Mello keluar dari kamarnya, meninggalkan Near yang masih cengo karena melihat Mello bisa menitikkan air mata. Ia berjalan tersaruk ke kamar Matt, membuka pintunya dengan lembut. Kamar Matt gelap. Hanya cahaya dari layar PSP dan Laptopnya saja yang menjadi penerangan di kamar itu. Mello terbatuk-batuk karena asap rokok yang beterbangan dimana-mana. Matt tidak memperdulikannya. Tangannya tidak berhenti memencet-mencet tombol PSP. Rokoknya dibiarkan menempel di bibirnya. Latopnya menyanyikan lagu 'Only one' by Yellowcard.
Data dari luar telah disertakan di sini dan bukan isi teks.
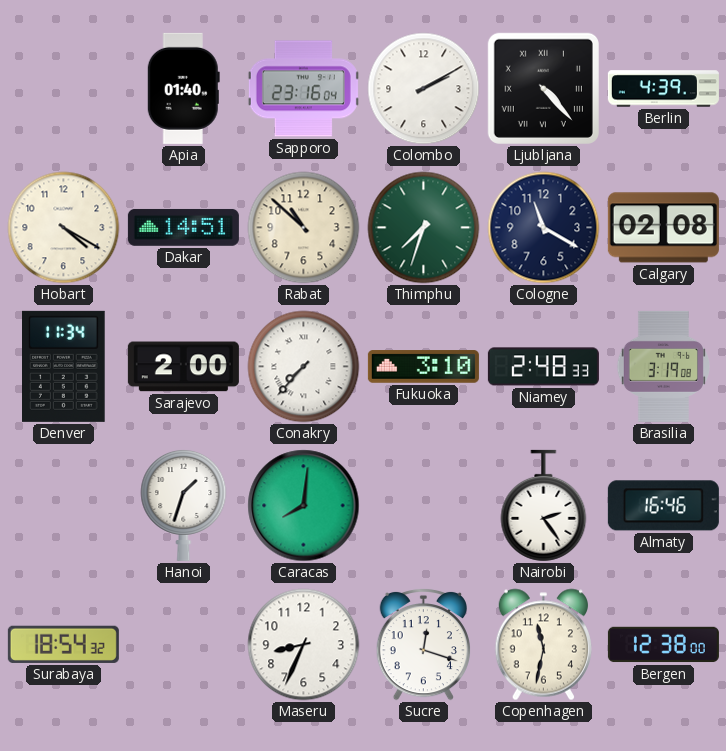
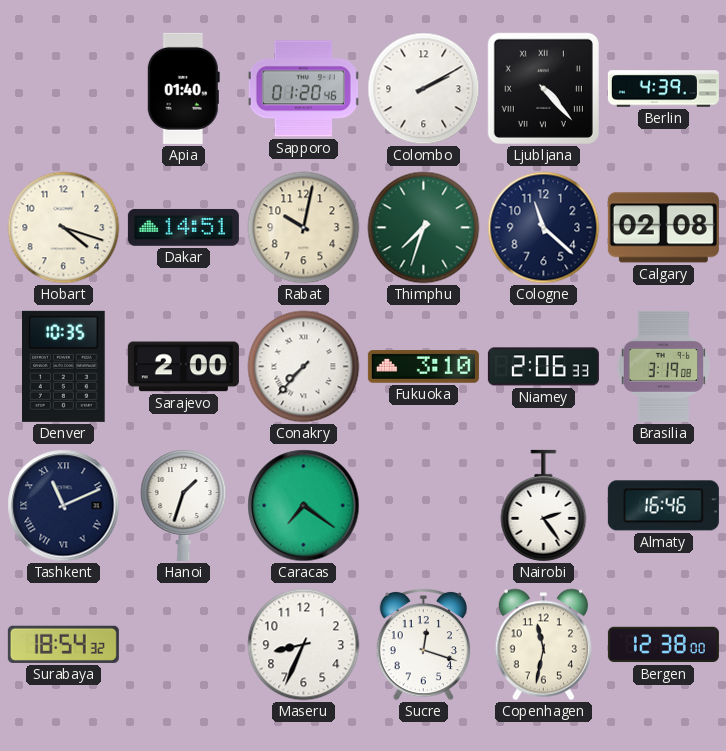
Sapporo: 23:16 -> 01:20
Hobart: 4:20 -> 4:18
Rabat: 10:52 -> 10:02
Cologne: 11:20 -> 11:22
Denver: 11:34 -> 10:35
Niamey: 2:48 -> 2:06
Tashkent: none -> 11:11
Caracas: 8:01 -> 7:21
"Matt," panggil Mello pelan. Tidak ada jawaban.
"Matt," masih tidak ada jawaban.
"Mail Jeevas," kali ini agak kencang.
"Agh! Sial! Nyawa gua ilaang!" teriak Matt sambil membuang puntung rokoknya ke asbak.
"Jawab aku Matt," suara Mello agak bergetar. Masih tak disahuti. Tuk! Mello menggigit cokelatnya lagi. Matt menolehkan kepalanya ke arah Mello. Ternyata ia baru menyadari kehadiran Mello saat mendengar gigitan cokelat itu. Astaga.
"Mau apalagi kau, hah?! Mau membuat emosiku naik lagi?! Keluar dan jangan ganggu aku!" Matt membentak Mello dengan sepenuh hati segenap jiwa dan raga(?). Pertahanan Mello runtuh, air matanya keluar lagi. Ternyata ini rasanya dibentak. Selama ini, dirinya yang selalu membentak Matt. Kasar pada Matt. Memperlakukan Matt dengan semena-mena. Menyalahkan Matt. Dan mengusir Matt.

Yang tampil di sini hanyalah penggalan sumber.